October 1 to November 9, 2007
Seven of the defendants file their statements of defence.
September 8, 2009
Registrar issues status notice (form 48C) because action has not been set down for trial.
December 11, 2009
Plaintiffs’ counsel attempts to file a trial record with the court registry. Registry staff reject trial record because defendants Tom Beyer and Roseway Corporation have neither filed a statement of defence nor been noted in default.
December 14, 2009
Plaintiffs’ counsel requests a status hearing.
December 17, 2009
Plaintiffs discontinue action as against defendant the estate of Isidore Becker.
January 15, 2010
At the plaintiffs’ request, Master Muir adjourns status hearing to March 15, 2010.
March 11, 2010
Andrew Reid prepares his affidavit of documents.
March 15, 2010
Master Muir conducts status hearing. He does not dismiss action. Instead he makes a timetable order and says of the plaintiffs’ counsel “There usually seems to be a pattern of waiting until the last minute to take necessary action”. Master Muir’s timetable order sets a deadline of June 30, 2010 for the plaintiffs to set this action down for trial.

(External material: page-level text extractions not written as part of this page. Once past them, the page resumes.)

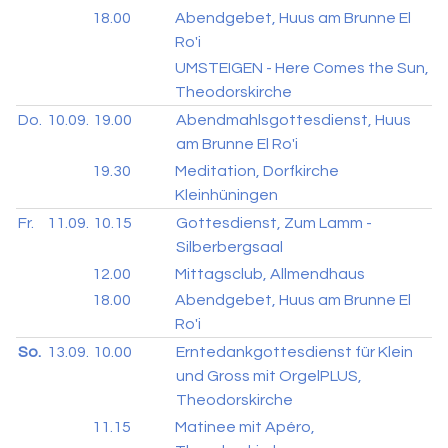
18.00
Abendgebet, Huus am Brunne El
Ro'i
UMSTEIGEN - Here Comes the Sun,
Theodorskirche
Do.
10.09.
19.00
Abendmahlsgottesdienst, Huus
am Brunne El Ro'i
19.30
Meditation, Dorfkirche
Kleinhüningen
Fr.
11.09.
10.15
Gottesdienst, Zum Lamm -
Silberbergsaal
12.00
Mittagsclub, Allmendhaus
18.00
Abendgebet, Huus am Brunne El
Ro'i
So.
13.09.
10.00
Erntedankgottesdienst für Klein
und Gross mit OrgelPLUS,
Theodorskirche
11.15
Matinee mit Apéro,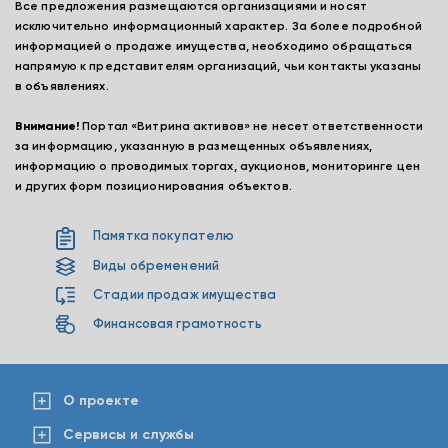
Все предложения размещаются организациями и носят
исключительно информационный характер. За более подробной
информацией о продаже имущества, необходимо обращаться
напрямую к представителям организаций, чьи контакты указаны
в объявлениях.
Внимание!
Портал «Витрина активов» не несет ответственности
за информацию, указанную в размещенных объявлениях,
информацию о проводимых торгах, аукционов, мониторинге цен
и других форм позиционирования объектов.
Памятка покупателю
Виды обременений
Стадии продаж имущества
Финансовая грамотность
О проекте
Сервисы и службы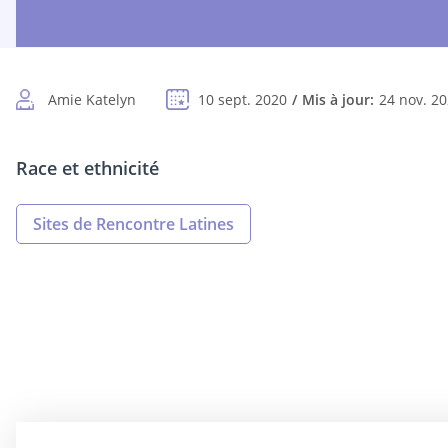
Amie Katelyn
10 sept. 2020
Mis à jour:
24 nov. 2
Race et ethnicité
Sites de Rencontre Latines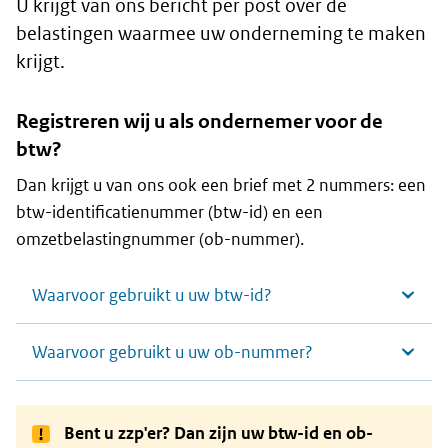
U krijgt van ons bericht per post over de
belastingen waarmee uw onderneming te maken
krijgt.
Registreren wij u als ondernemer voor de
btw?
Dan krijgt u van ons ook een brief met 2 nummers: een
btw-identificatienummer (btw-id) en een
omzetbelastingnummer (ob-nummer).
Waarvoor gebruikt u uw btw-id?
Waarvoor gebruikt u uw ob-nummer?
Bent u zzp'er? Dan zijn uw btw-id en ob-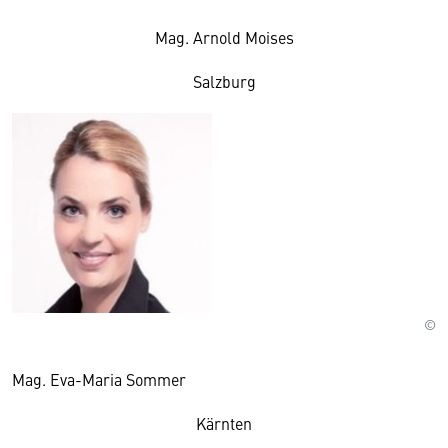
Mag. Arnold Moises
Salzburg
©
Mag. Eva-Maria Sommer
Kärnten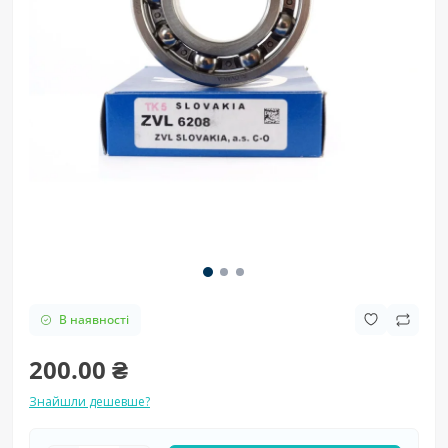
В наявності
200.00 ₴
Знайшли дешевше?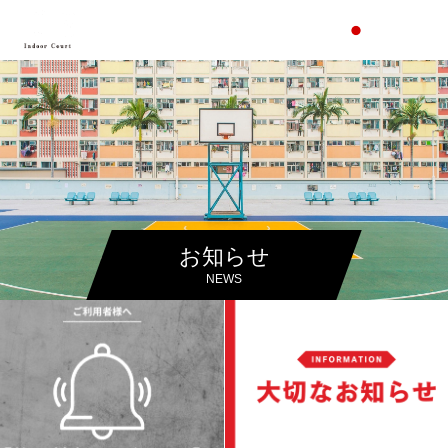
お知らせ
NEWS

The plaintiffs do not meet this deadline.
June 18, 2010
Master Abrams adjourns plaintiffs’ motion to validate service of the amended statement of claim on the defendants Beyer and Roseway Corporation to enable defendant Beyer to retain counsel. Master Abrams also extends the deadline by which the plaintiffs are to set this action down for trial to December 31, 2010.
August 18, 2010
Master McAfee hears plaintiffs’ motion to validate service of the amended statement of claim on the defendants Beyer and Roseway Corporation. She validates service on them as of August 1, 2007 and extends the time for delivery of their statement of defence to September 18, 2010.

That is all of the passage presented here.